The King had learned very quickly that there was no minute or hour of any day when he was not His Majesty George the Fifth, by the Grace of God of the United Kingdom of Great Britain and Northern Ireland and of His Other Realms and Territories King, Head of the Commonwealth, Defender of the Faith.

However, it was also true to say that there were often times when his people required him to be more George V, Dei Gratia Britanniarum Regnorumque Suorum Ceterorum Rex, Consortionis Populorum Princeps, Fidei Defensor than ever!

This was one such moment.

“The Queen and I have discussed the subject of our forthcoming progress through New England and determined that it will proceed as planned.”

He reached out and took his wife’s hand.

“Just so there is no debate about this,” the King added bluntly, “this is our irrevocable decision. This is my last word on the subject.”

Chapter 34

Mohawk Valley, New York

Abe had not realised how much he was going to enjoy sleeping with – actually, just sleeping with – Kate. They had never really done much of that in the past other than occasional post-coital pauses for breath. This morning had been the third dawn in a row he had awakened with his wife in his arms and… it was so damned nice .

To tell the truth he was still in a little bit of a daze; a lot of stuff had not sunken in yet. He and Kate had been married within the Mohawk Nation three years ago but that had simply been promises in Kanien'keháka that Abe had barely understood at the time; words exchanged among his second family in a small gathering of elders and Kate’s female relations. Her mother had died when she was young so her aunts had always been her ‘mothers’; and Tsiokwaris had married or lived as man and wife with the senior aunt Skawennahawi – which translated roughly as ‘she who carries the message’ – an arrangement which Abe had never really got his head around but that did not matter, it had worked well for Kate and that was the important thing.

In any event ‘the aunts’ had organised a proper tribal wedding shindig and people had begun to fill the settlement that morning as the preparations went ahead.

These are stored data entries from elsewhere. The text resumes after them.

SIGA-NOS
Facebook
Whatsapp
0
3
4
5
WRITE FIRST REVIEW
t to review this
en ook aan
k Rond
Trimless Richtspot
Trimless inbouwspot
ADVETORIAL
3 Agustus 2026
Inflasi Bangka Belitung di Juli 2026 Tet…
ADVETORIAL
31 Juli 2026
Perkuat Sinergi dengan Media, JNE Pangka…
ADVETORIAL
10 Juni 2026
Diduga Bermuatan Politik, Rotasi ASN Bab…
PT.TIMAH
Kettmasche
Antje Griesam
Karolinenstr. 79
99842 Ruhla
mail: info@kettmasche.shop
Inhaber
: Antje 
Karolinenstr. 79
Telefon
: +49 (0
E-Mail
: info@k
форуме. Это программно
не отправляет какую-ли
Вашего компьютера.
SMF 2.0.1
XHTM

Last night he and Kate had gone up the valley side, found a mossy spot and laid down to stare up at the slow-moving theatre of the starry night. Out here so far from the urban sprawl of Albany, the nearest big city, the air was crystal clear and the great sweep of the Milky Way fell across the heavens like a broad band of distant diamonds.

This morning there were several aircraft flying up and down the Mohawk River, one flew directly over the settlement and headed north.

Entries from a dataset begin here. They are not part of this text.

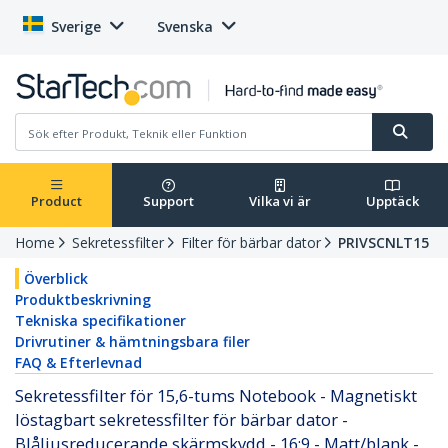
Sverige
Svenska
Product
Support
Vilka vi är
Upptäck
Home
Sekretessfilter
Filter för bärbar dator
PRIVSCNLT15
Överblick
Produktbeskrivning
Tekniska specifikationer
Drivrutiner & hämtningsbara filer
FAQ & Efterlevnad
Sekretessfilter för 15,6-tums Notebook - Magnetiskt
löstagbart sekretessfilter för bärbar dator -
Blåljusreducerande skärmskydd - 16:9 - Matt/blank -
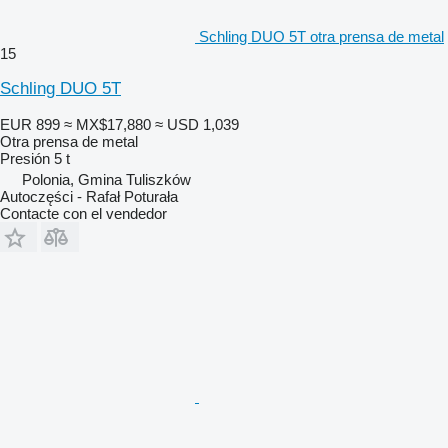
Schling DUO 5T otra prensa de metal
15
Schling DUO 5T
EUR 899
≈ MX$17,880
≈ USD 1,039
Otra prensa de metal
Presión
5 t
Polonia, Gmina Tuliszków
Autoczęści - Rafał Poturała
Contacte con el vendedor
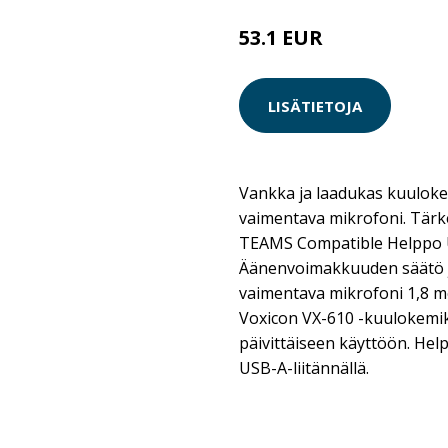
53.1 EUR
59 EUR
LISÄTIETOJA
Vankka ja laadukas kuuloke
vaimentava mikrofoni. Tär
TEAMS Compatible Helppo U
Äänenvoimakkuuden säätö 
vaimentava mikrofoni 1,8 m
Voxicon VX-610 -kuulokemikr
päivittäiseen käyttöön. He
USB-A-liitännällä.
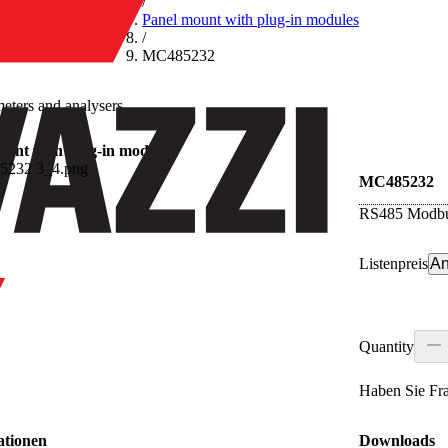
/
Panel mount with plug-in modules
/
MC485232
eters and analysers
ount with plug-in modules
MC485232
RS485 Modbu
Listenpreis
An
Quantity
Haben Sie Fr
ationen
Downloads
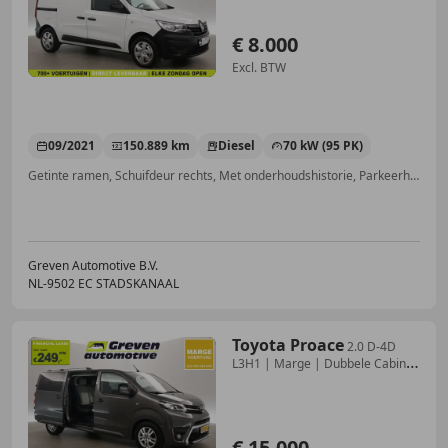
€ 8.000
Excl. BTW
09/2021
150.889 km
Diesel
70 kW (95 PK)
Getinte ramen, Schuifdeur rechts, Met onderhoudshistorie, Parkeerhulp met camera, Apple CarPlay, Startonderbreker, Cruise control, Airbag passagier
Greven Automotive B.V.
NL-9502 EC STADSKANAAL
Toyota Proace
2.0 D-4D
L3H1 | Marge | Dubbele Cabine
| Clima | C
€ 15.000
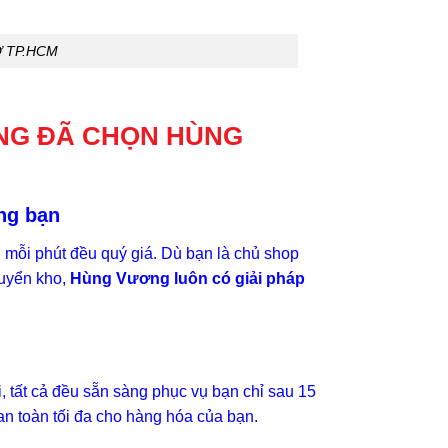
Ở TP.HCM
ÀNG ĐÃ CHỌN HÙNG
ng bạn
 mỗi phút đều quý giá. Dù bạn là chủ shop
huyển kho,
Hùng Vương luôn có giải pháp
i, tất cả đều sẵn sàng phục vụ bạn chỉ sau 15
an toàn tối đa cho hàng hóa của bạn.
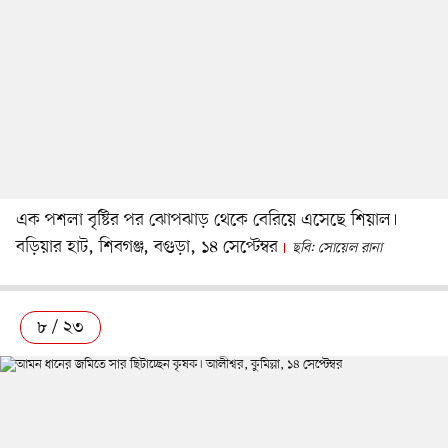
এক পশলা বৃষ্টির পর ঝোপঝাড় থেকে বেরিয়ে এসেছে শিয়াল।
বড়িয়ার হাট, শিবগঞ্জ, বগুড়া, ১৪ সেপ্টেম্বর
ছবি: সোয়েল রানা
৮ / ২৩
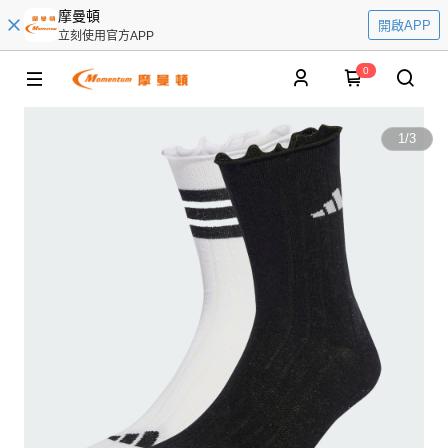
摩曼頓
開啟APP
立刻使用官方APP
0
1
/
3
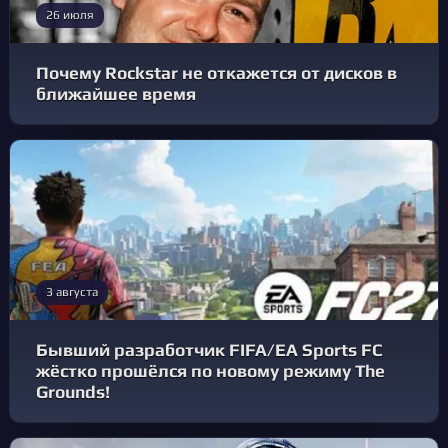
26 июля
Почему Rockstar не откажется от дисков в
ближайшее время
3 августа
Бывший разработчик FIFA/EA Sports FC
жёстко прошёлся по новому режиму The
Grounds!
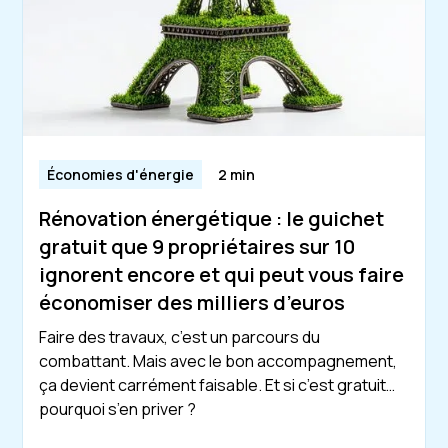
Économies d'énergie
2 min
Rénovation énergétique : le guichet
gratuit que 9 propriétaires sur 10
ignorent encore et qui peut vous faire
économiser des milliers d’euros
Faire des travaux, c’est un parcours du
combattant. Mais avec le bon accompagnement,
ça devient carrément faisable. Et si c’est gratuit…
pourquoi s’en priver ?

Kate nudged him gently in the ribs.

The ‘celebrations’ were about to commence.

No time had been set; the party would simply begin when a consensus was reached among the ‘aunts’ that the moment was propitious.

“Those are military planes,” Abe murmured. He was standing just inside the tree line looking down into the valley trying to quell the uneasiness in his soul. Most of the aerial activity seemed to be some miles south, down river. If Kate and he had still been on Leppe Island those machines would be buzzing over their heads all the time!